YouTube says it'll finally stop recommending conspiracy videos

We'll believe it when we see it.

YouTube says it will stop recommending conspiracy videos. Given that even the most innocuous of searches can lure you down an algorithmically generated path that almost invariably leads to videos containing outlandish claims, the move seemed inevitable. YouTube's Kids app wasn't immune either, as such videos were popping up there.

Google's video streaming service now says it won't suggest "borderline" videos that come close to violating community guidelines or those which "misinform users in a harmful way." Examples of the types of videos it will bury include 9/11 misinformation, flat earth claims and so-called miracle cures for major illnesses. The decision affects less than 1 percent of videos, YouTube says, but given the vast number of clips on the platform, the move will impact millions of them.

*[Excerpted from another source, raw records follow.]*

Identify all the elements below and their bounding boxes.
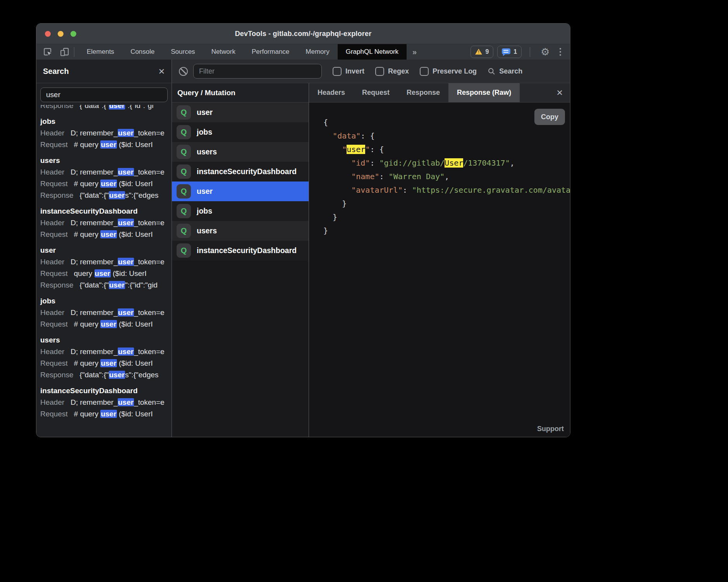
search-box [36,83,172,105]
search-result-group-title[interactable]: jobs [40,116,172,127]
clear-filter-icon[interactable] [179,67,188,76]
detail-tab-response[interactable]: Response [398,83,448,102]
query-list-item-user[interactable]: Quser [172,103,309,122]
query-list-item-instancesecuritydashboard[interactable]: QinstanceSecurityDashboard [172,162,309,181]
preserve-log-checkbox[interactable] [420,67,429,76]
search-result-label: Request [40,269,68,277]
query-list-item-users[interactable]: Qusers [172,142,309,162]
filter-input[interactable] [193,64,322,79]
maximize-window-button[interactable] [70,31,76,37]
close-search-icon[interactable]: ✕ [158,67,165,75]
search-result-line[interactable]: Response{"data":{"users":{"edges [40,190,172,201]
warning-icon [475,49,482,55]
json-token: " [342,145,347,154]
json-token: { [323,118,328,127]
query-list-item-users[interactable]: Qusers [172,221,309,241]
search-result-group-title[interactable]: jobs [40,295,172,307]
json-line: "name": "Warren Day", [323,170,570,183]
message-icon [502,48,510,54]
query-name: user [197,187,213,196]
devtools-tab-performance[interactable]: Performance [244,44,297,60]
search-result-line[interactable]: HeaderD; remember_user_token=e [40,217,172,229]
json-token: } [323,212,337,222]
search-result-line[interactable]: HeaderD; remember_user_token=e [40,307,172,318]
devtools-tab-sources[interactable]: Sources [163,44,203,60]
toolbar-left-icons [36,44,70,60]
search-result-group-title[interactable]: users [40,334,172,346]
search-result-text: _token=e [134,258,165,266]
json-line: "id": "gid://gitlab/User/13704317", [323,156,570,170]
search-result-line[interactable]: Request# query user ($id: UserI [40,139,172,151]
json-token: , [445,172,449,181]
json-line: } [323,224,570,238]
query-list-item-instancesecuritydashboard[interactable]: QinstanceSecurityDashboard [172,241,309,260]
invert-checkbox[interactable] [333,67,342,76]
warnings-badge[interactable]: 9 [470,46,493,58]
search-result-text: ($id: UserI [117,410,153,418]
inspect-element-icon[interactable] [43,47,53,57]
search-result-text: D; remember_ [70,308,117,317]
response-raw-content: Copy { "data": { "user": { "id": "gid://… [309,103,570,437]
query-type-badge: Q [177,145,191,159]
traffic-lights [45,24,76,44]
search-result-line[interactable]: Request# query user ($id: UserI [40,358,172,369]
search-result-text: ($id: UserI [111,269,147,277]
json-token: "data" [333,131,361,140]
search-result-line[interactable]: HeaderD; remember_user_token=e [40,397,172,408]
kebab-menu-icon[interactable] [556,48,565,56]
issues-badge[interactable]: 1 [497,46,522,58]
close-window-button[interactable] [45,31,51,37]
support-link[interactable]: Support [537,425,564,433]
search-result-group-title[interactable]: users [40,155,172,166]
device-toolbar-icon[interactable] [60,47,70,57]
search-result-line[interactable]: Request# query user ($id: UserI [40,408,172,420]
devtools-tab-elements[interactable]: Elements [79,44,122,60]
regex-label: Regex [388,67,409,75]
detail-tab-headers[interactable]: Headers [309,83,354,102]
settings-gear-icon[interactable]: ⚙ [538,47,552,57]
query-list-item-jobs[interactable]: Qjobs [172,201,309,221]
search-result-line[interactable]: Request# query user ($id: UserI [40,229,172,240]
search-panel: Response{"data":{"user":{"id":"gijobsHea… [36,83,172,437]
detail-tab-response-raw[interactable]: Response (Raw) [448,83,520,102]
search-result-line[interactable]: Request# query user ($id: UserI [40,318,172,330]
search-result-line[interactable]: Requestquery user ($id: UserI [40,268,172,279]
query-list-item-user[interactable]: Quser [172,181,309,201]
detail-tab-request[interactable]: Request [354,83,398,102]
search-result-group-title[interactable]: user [40,245,172,256]
search-result-label: Response [40,191,74,199]
detail-tabs: HeadersRequestResponseResponse (Raw) [309,83,520,102]
search-result-line[interactable]: HeaderD; remember_user_token=e [40,127,172,139]
search-result-line[interactable]: Response{"data":{"users":{"edges [40,369,172,381]
search-result-line[interactable]: Request# query user ($id: UserI [40,178,172,190]
more-tabs-chevron-icon[interactable]: » [407,44,422,60]
search-result-text: D; remember_ [70,219,117,227]
minimize-window-button[interactable] [58,31,64,37]
search-toggle[interactable]: Search [488,67,522,75]
query-list-item-jobs[interactable]: Qjobs [172,122,309,142]
search-result-label: Header [40,258,64,266]
search-result-group-title[interactable]: instanceSecurityDashboard [40,385,172,397]
devtools-tab-console[interactable]: Console [122,44,163,60]
search-result-text: # query [74,320,101,328]
search-result-line[interactable]: Response{"data":{"user":{"id":"gid [40,279,172,291]
search-result-line[interactable]: HeaderD; remember_user_token=e [40,166,172,178]
search-result-line[interactable]: Response{"data":{"user":{"id":"gi [40,105,172,111]
title-bar: DevTools - gitlab.com/-/graphql-explorer [36,24,570,44]
header-band: Search ✕ Invert Regex Preserve Log [36,60,570,83]
search-result-line[interactable]: HeaderD; remember_user_token=e [40,256,172,268]
copy-button[interactable]: Copy [534,109,565,125]
search-result-line[interactable]: HeaderD; remember_user_token=e [40,346,172,358]
devtools-tab-memory[interactable]: Memory [297,44,337,60]
devtools-tab-network[interactable]: Network [203,44,244,60]
regex-checkbox[interactable] [375,67,384,76]
query-list-header: Query / Mutation [172,83,309,103]
search-match-highlight: User [445,158,463,168]
search-result-group-title[interactable]: instanceSecurityDashboard [40,205,172,217]
query-name: users [197,226,217,235]
close-detail-icon[interactable]: ✕ [549,83,570,102]
search-result-label: Header [40,129,64,137]
search-input[interactable] [40,87,168,102]
devtools-tab-graphql-network[interactable]: GraphQL Network [338,44,407,60]
query-name: jobs [197,128,212,137]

"We think this change strikes a balance between maintaining a platform for free speech and living up to our responsibility to users," YouTube said in a blog post. An algorithm will decide which videos won't appear in recommendations, rather than people (though humans will help train the AI). That's perhaps a questionable decision, since algorithms are a root cause of the problem in the first place. The policy will be enforced gradually, starting with a small number of videos in the US before expanding worldwide as the algorithm becomes more refined.

The borderline videos will still appear in search results, however, and you'll still see them in your recommendations if a channel you subscribe to publishes such content.

A BuzzFeed News report on Thursday found that conspiracy videos (along with misogynist and ultra-partisan videos) frequently appeared in the "Up Next" section -- effectively a neverending playlist based on what you've previously watched. The report suggested that even without logging in or starting with a clean watch history, YouTube's algorithm still recommended such videos.